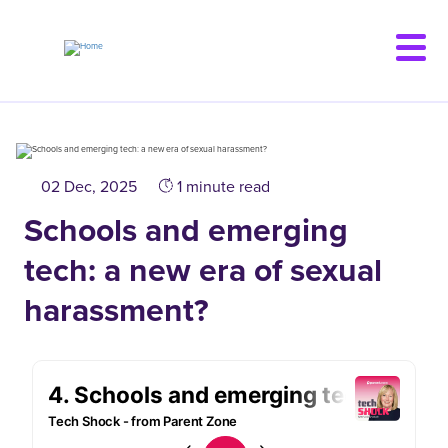
Skip
to
main
content
02 Dec, 2025
1 minute read
Schools and emerging
tech: a new era of sexual
harassment?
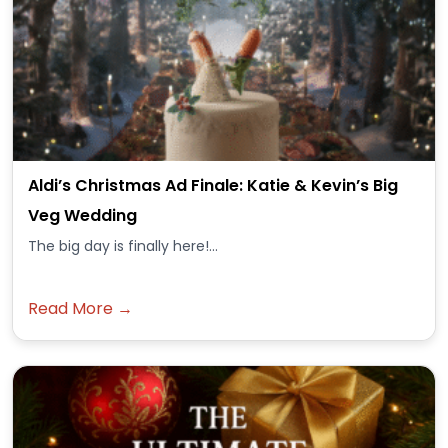
Aldi’s Christmas Ad Finale: Katie & Kevin’s Big
Veg Wedding
The big day is finally here!...
Read More →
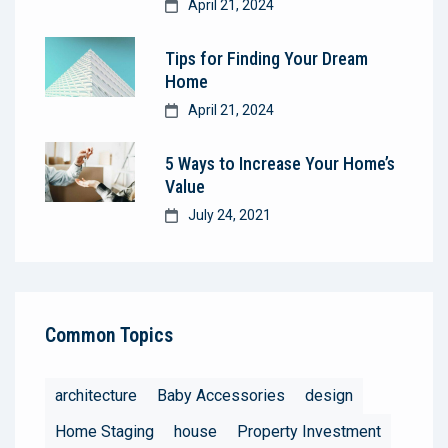
April 21, 2024
Tips for Finding Your Dream
Home
April 21, 2024
5 Ways to Increase Your Home’s
Value
July 24, 2021
Common Topics
architecture
Baby Accessories
design
Home Staging
house
Property Investment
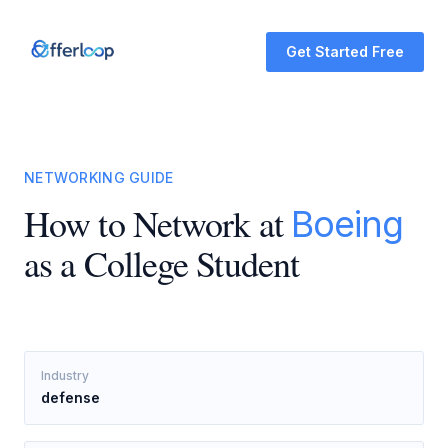
Get Started Free
NETWORKING GUIDE
How to Network at
Boeing
as a College Student
Industry
defense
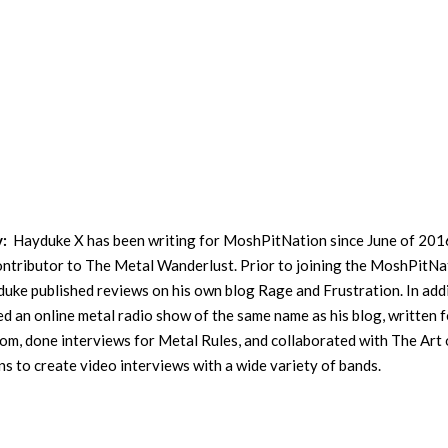
y:
Hayduke X has been writing for MoshPitNation since June of 201
contributor to The Metal Wanderlust. Prior to joining the MoshPitNa
uke published reviews on his own blog Rage and Frustration. In addi
ed an online metal radio show of the same name as his blog, written f
m, done interviews for Metal Rules, and collaborated with The Art 
s to create video interviews with a wide variety of bands.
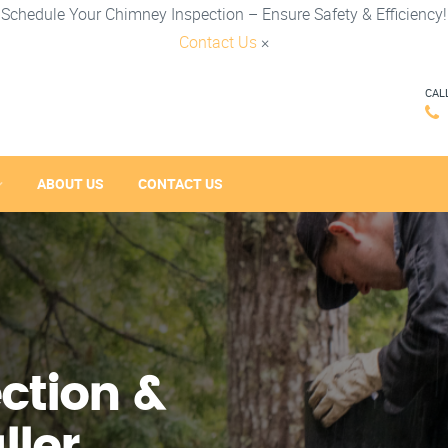
Schedule Your Chimney Inspection – Ensure Safety & Efficiency!
Contact Us
×
CAL
ABOUT US
CONTACT US
ction &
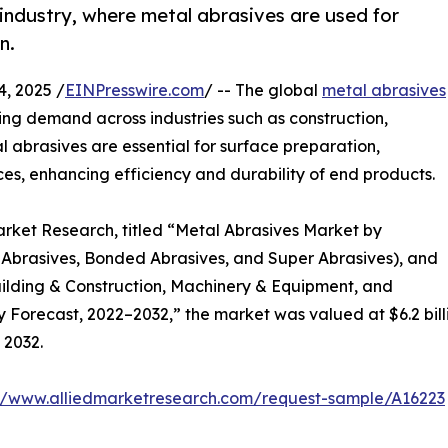
industry, where metal abrasives are used for
n.
, 2025 /
EINPresswire.com
/ -- The global
metal abrasives
sing demand across industries such as construction,
abrasives are essential for surface preparation,
ces, enhancing efficiency and durability of end products.
arket Research, titled “Metal Abrasives Market by
 Abrasives, Bonded Abrasives, and Super Abrasives), and
ilding & Construction, Machinery & Equipment, and
 Forecast, 2022–2032,” the market was valued at $6.2 billio
 2032.
://www.alliedmarketresearch.com/request-sample/A16223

- TASK DESCRIPTION: In the entries above, which lines run from the one with "harassment?" up to and including the one with "uke published reviews"? Write them out exactly, without the pictures.

- PROBLEM SOLUTION:
harassment?
Aldi’s Christmas Ad Finale: Katie & Kevin’s Big
Veg Wedding
The big day is finally here!...
Read More →
April 21, 2024
Tips for Finding Your Dream
Home
April 21, 2024
5 Ways to Increase Your Home’s
Value
July 24, 2021
Common Topics
architecture
Baby Accessories
design
Home Staging
house
Property Investment
Get Started Free
NETWORKING GUIDE
How to Network at
Boeing
as a College Student
Industry
defense
y:
Hayduke X has been writing for MoshPitNation since June of 201
contributor to The Metal Wanderlust. Prior to joining the MoshPitNa
uke published reviews on his own blog Rage and Frustration. In addi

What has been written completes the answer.